Rubio, who at that time had a difficult-to-achieve “A+” rating from the unwavering gun rights activists at the National Rifle Association, has since dropped to a “B.” (The former police chief running against him, by contrast, is rated an “F” by the NRA.)
Four years on, the emotional wounds from that act of domestic terrorism are still fresh. Just last week, jurors spared shooter Nikolas Cruz the death penalty—an agonizing end to a four-month trial that featured heart-wrenching testimony from 90 survivors and replaying of video footage of the attack.

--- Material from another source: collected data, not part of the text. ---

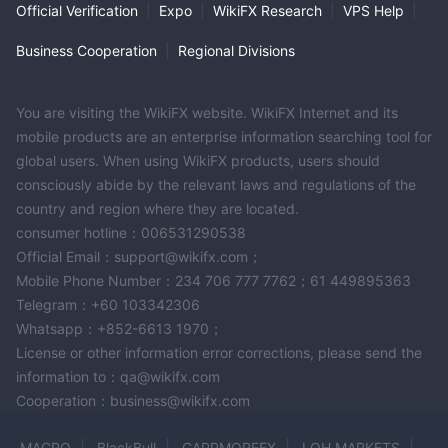
Official Verification
|
Expo
|
WikiFX Research
|
VPS Help
|
Business Cooperation
|
Regional Divisions
You are visiting the WikiFX website. WikiFX Internet and its
mobile products are an enterprise information searching tool for
global users. When using WikiFX products, users should
consciously abide by the relevant laws and regulations of the
country and region where they are located.
consumer hotline：006531290538
Official Email：support@wikifx.com；
Mobile Phone Number：234 706 777 7762；61 449895363
Telegram：+60 103342306
Whatsapp：+852-6613 1970；
License or other information error corrections, please send the
information to：qa@wikifx.com
Cooperation：business@wikifx.com
MACRO
BlackBull
CAPPMOREFX
LQH MARKETS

But Congress has yet to further restrict access to the weapon Cruz used—or any firearms, despite public pressure to subject buyers to universal background checks. And these politicians have yet to find common ground on so-called “red flag” laws that would allow judges to seize guns from people merely accused of dangerous behavior.
Tuesday night’s moderator, McDermott, brought up the Cruz trial’s recent conclusion when he asked the senator whether he stands by his promise to cut off AR-15 rifle sales to people under 21—a restriction that already exists for handguns.
“Would you still support that federal law?” McDermott asked Rubio.
“Let me tell you why that law doesn’t work, and why that proposal doesn’t work,” Rubio began, as gasps and murmurs were heard in the crowd.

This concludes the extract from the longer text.